Option #2: Bokashi Composting

Bokashi is a newer concept in apartment-based composting, but it’s a popular choice that works well for many people. It’s a good idea to learn as much as you can about bokashi buckets before you buy one, since they may be a little more challenging than they seem, especially for beginners.

1. Bokashi is even simpler than the worm bin method.

For this method, you don’t need much space at all, and you will be able to process it entirely in your apartment.

2. To try bokashi, you will first need to buy a bokashi bin or bucket.

This is the most costly part of the setup, but after this step, you will be able to compost for very little cost moving forward.

3. First, add your compost to the bucket.

Some types of bins may require some soil to be added into the bucket first, but others don’t.
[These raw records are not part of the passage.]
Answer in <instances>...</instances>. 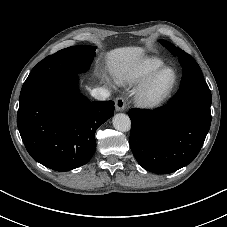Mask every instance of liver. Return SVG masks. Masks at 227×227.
Returning a JSON list of instances; mask_svg holds the SVG:
<instances>
[{
  "mask_svg": "<svg viewBox=\"0 0 227 227\" xmlns=\"http://www.w3.org/2000/svg\"><path fill=\"white\" fill-rule=\"evenodd\" d=\"M144 48L138 46L119 47L106 53V67L115 76L121 77L128 70L143 62Z\"/></svg>",
  "mask_w": 227,
  "mask_h": 227,
  "instance_id": "obj_1",
  "label": "liver"
}]
</instances>
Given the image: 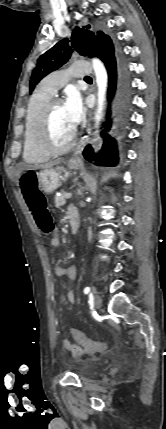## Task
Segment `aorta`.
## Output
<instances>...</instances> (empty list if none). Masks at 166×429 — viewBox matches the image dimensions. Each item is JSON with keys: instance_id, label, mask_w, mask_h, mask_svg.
<instances>
[{"instance_id": "obj_1", "label": "aorta", "mask_w": 166, "mask_h": 429, "mask_svg": "<svg viewBox=\"0 0 166 429\" xmlns=\"http://www.w3.org/2000/svg\"><path fill=\"white\" fill-rule=\"evenodd\" d=\"M93 69L96 75V82L98 86V109L95 115L96 124H99L101 113L103 110L105 93L107 89L108 76L103 63L98 59H93Z\"/></svg>"}]
</instances>
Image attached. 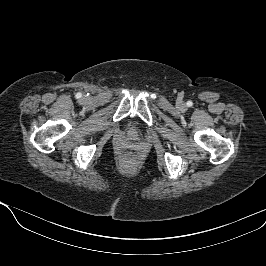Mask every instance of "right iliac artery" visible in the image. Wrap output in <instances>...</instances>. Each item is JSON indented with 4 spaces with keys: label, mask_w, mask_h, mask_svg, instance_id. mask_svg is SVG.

Be sure to read up on the specific bucket you purchase in order to operate it correctly and add the compost in the right order.

4. Next, mash it down.

As you mash the compost down, you’re making room for more compostable materials. This will also help jumpstart the breakdown process and make it easier for the compost to begin processing sooner rather than later.

5. Finally, add a special activator that introduces healthy microbes into your compost.

This activator liquid contains microorganisms that are necessary for composting in a healthy and efficient manner. This is another cost to consider, as you’ll need to buy more of this if your compost pile ever fails.

6. Continue adding compost scraps to the bucket as needed, but don’t overload it.

You should be able to add a few more rounds before you have to worry about overflowing the bucket. You may be able to mash it down again, depending on how much time has gone by. Within about four weeks, you should have compost.


So what do you think? Which method is best for apartment life? Which one will work for you and your needs better than the others?

If you live in a place where you simply don’t have room for anything else, freezer storage may be your best bet.

On the other hand, if you do have room for a small bucket, bokashi might work for you.

And finally, if you have a little more space and aren’t afraid of worms (or concerned about what your landlord might say), go for the tried-and-true worm bin instead.

No matter which of these methods you choose to go with, you’re sure to be pleased with the results of your apartment-based composting adventures!